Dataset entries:
_ _ _

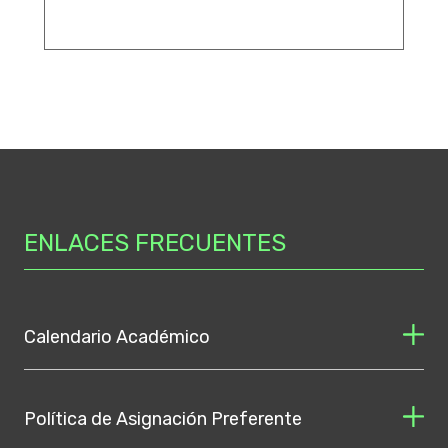
ENLACES FRECUENTES
Calendario Académico
Política de Asignación Preferente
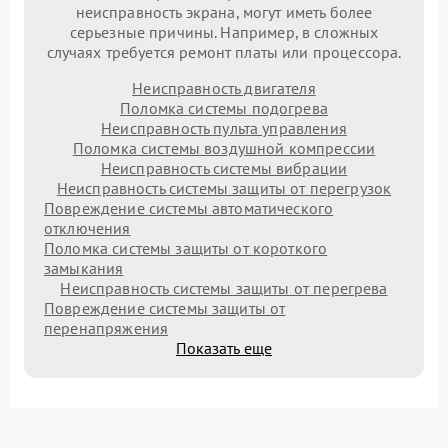
неисправность экрана, могут иметь более
серьезные причины. Например, в сложных
случаях требуется ремонт платы или процессора.
Неисправность двигателя
Поломка системы подогрева
Неисправность пульта управления
Поломка системы воздушной компрессии
Неисправность системы вибрации
Неисправность системы защиты от перегрузок
Повреждение системы автоматического
отключения
Поломка системы защиты от короткого
замыкания
Неисправность системы защиты от перегрева
Повреждение системы защиты от
перенапряжения
Показать еще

_ _ _

**Task**
Tally the lines of the records holding the word "Поломка", then give only the resulting number.

**Written solution**
3